|Photo credit: My sister-in-law, Kim.|
This week's recipe is an adaption from the Fix-It and Forget-It Best Slow-Cooker Recipes 2011 cookbook. Since everyone in the entire country seems to be sick right now, this "feel better" meal really hit the spot. It was even better on day two, which is a quality I can really appreciate in a crock pot meal, as there are always leftovers.
Vegetable Beef Soup
2 lb roast cut into bite size chunks, or stew meat
1 can corn, undrained
1 can green beans, undrained
1 lb bag frozen peas
3 cans stewed tomatoes, undrained
1 large onion, diced
2 cups carrots, sliced
5 beef bouillion cubes
4 tsp salt
2 tsp pepper
2 tsp garlic powder
1 tsp Mrs. Dash
2 cups water
Combine all ingredients in slow cooker.
Add additional water until it reaches 3 inches from the top.
Cover and cook on high for one hour, and then on low for at least four hours until meat and vegetables are tender.

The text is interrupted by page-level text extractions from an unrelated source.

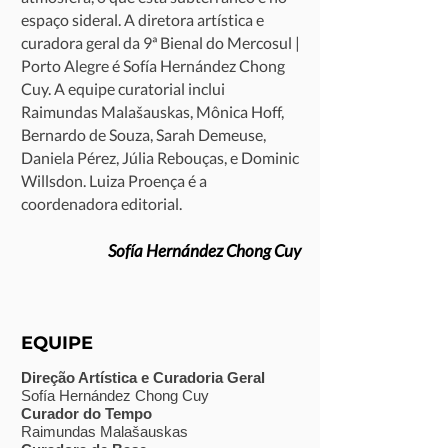
espaço sideral. A diretora artística e
curadora geral da 9ª Bienal do Mercosul |
Porto Alegre é Sofía Hernández Chong
Cuy. A equipe curatorial inclui
Raimundas Malašauskas, Mônica Hoff,
Bernardo de Souza, Sarah Demeuse,
Daniela Pérez, Júlia Rebouças, e Dominic
Willsdon. Luiza Proença é a
coordenadora editorial.
Sofía Hernández Chong Cuy
EQUIPE
Direção Artística e Curadoria Geral
Sofía Hernández Chong Cuy
Curador do Tempo
Raimundas Malašauskas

SuggestionsThe seasonings can be adjusted based on personal preferences, and the vegetables can be changed. We didn't use green beans, but added a few cubed potatoes. Celery would be good, too. If you like a thick soup, add 3/4 cup pearl barley. This recipe can handle a longer cook time. One of the Crock Pot Thursday families cooked on low for ten hours and it turned out great. Even their 2 year old gave it the seal of approval!